As Christians we can depart from the faith, deny the faith, or stop believing in Christ as our Savior. But since the security of our salvation depends on God's faithfulness, not our own, we can never lose eternal life. A Christian may leave the faith, but God never leaves the Christian. Apostasy from the faith does not forfeit salvation, though it will forfeit future rewards.

Let me ask a question of Bing: Is that really what you mean? Is there really such a thing as a Christian person who denies the faith, who ceases believing, or, as you suggest of the widows in 1 Timothy 5:14-15, who follows Satan? How can a believer not believe? How can a person who follows Christ stop following and instead follow Satan? Are these short, temporary lapses, like Peter's denial, or are you suggesting that a believer can permanently cease believing?

In the absence of any other qualifying statements, it seems as if Bing really does believe what he wrote in that conclusion. Given that assumption, I have to conclude that Bing is in serious conflict with God's Word. Nowhere in Scripture are such boldface statements supporting apostasy ever made. Bing's theological system may indeed demand such conclusions, but the Scripture never clearly teaches that "true Christians can leave the faith." If anything, it rather clearly teaches that "true Christians never leave the faith" (Hebrews 3:14).

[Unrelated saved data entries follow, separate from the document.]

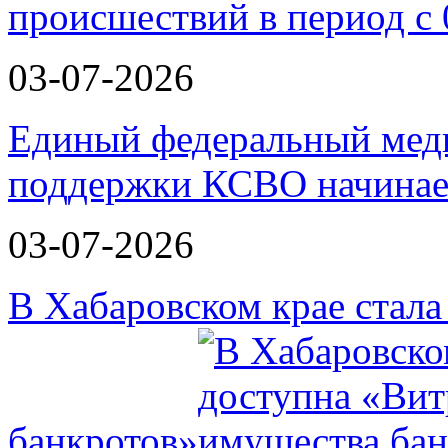
происшествий в период с 
03-07-2026
Единый федеральный меди
поддержки КСВО начинае
03-07-2026
В Хабаровском крае стал
банкротов»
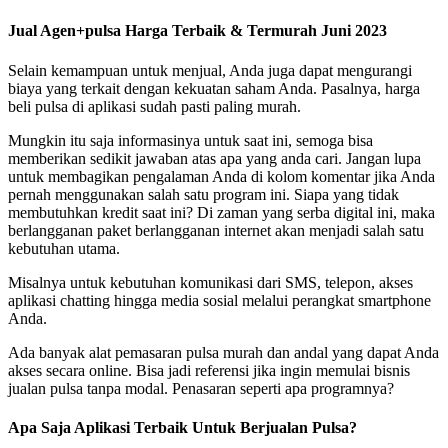
Jual Agen+pulsa Harga Terbaik & Termurah Juni 2023
Selain kemampuan untuk menjual, Anda juga dapat mengurangi
biaya yang terkait dengan kekuatan saham Anda. Pasalnya, harga
beli pulsa di aplikasi sudah pasti paling murah.
Mungkin itu saja informasinya untuk saat ini, semoga bisa
memberikan sedikit jawaban atas apa yang anda cari. Jangan lupa
untuk membagikan pengalaman Anda di kolom komentar jika Anda
pernah menggunakan salah satu program ini. Siapa yang tidak
membutuhkan kredit saat ini? Di zaman yang serba digital ini, maka
berlangganan paket berlangganan internet akan menjadi salah satu
kebutuhan utama.
Misalnya untuk kebutuhan komunikasi dari SMS, telepon, akses
aplikasi chatting hingga media sosial melalui perangkat smartphone
Anda.
Ada banyak alat pemasaran pulsa murah dan andal yang dapat Anda
akses secara online. Bisa jadi referensi jika ingin memulai bisnis
jualan pulsa tanpa modal. Penasaran seperti apa programnya?
Apa Saja Aplikasi Terbaik Untuk Berjualan Pulsa?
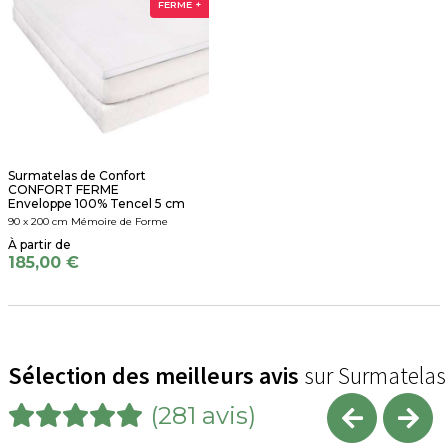
FERME +
Surmatelas de Confort
CONFORT FERME
Enveloppe 100% Tencel 5 cm
90 x 200 cm Mémoire de Forme
185,00 €
Sélection des meilleurs avis
sur Surmatelas
(281 avis)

Bing's article goes wrong in its interpretation of the texts listed in the first section:

  • Peter denied the Lord. Luke 22:34, 54-62
  • God’s chosen nation, Israel, stopped believing. Rom. 3:1-3; 10:16-21.
  • The apostle Paul predicts apostasy in later times. 1 Tim. 4:1-3
  • The warning of First Timothy 4:16 implies a Christian can depart from the faith.
  • There were widows in the church who “turned aside to follow Satan.” 1 Tim. 5:14-15
  • The apostle Paul describes false teachers who strayed from the faith. 1 Tim. 6:20-21
  • Those who deserted the apostle Paul and opposed him (2 Tim. 1:15; 4:9-10, 14-16) are to be gently instructed so that they can escape the snares of Satan. 2 Tim. 2:24-26.
  • Hymenaeus and Philetus strayed from the truth. 2 Tim. 2:17-18 -Those in error can overthrow the faith of others. 2 Tim. 2:18
  • The book of Hebrews addresses those who were in danger of leaving the faith. Heb. 2:1-3; 3:12; 6:4-6; 10:26-39; 12:25

His interpretation of these texts is in the following sentence: "It is clear from the passages listed above that those who apostasize are true Christians..." He has missed the mark quite badly in so saying. Of all the examples he cites, Peter and Timothy are the only "clear" cases of Christians.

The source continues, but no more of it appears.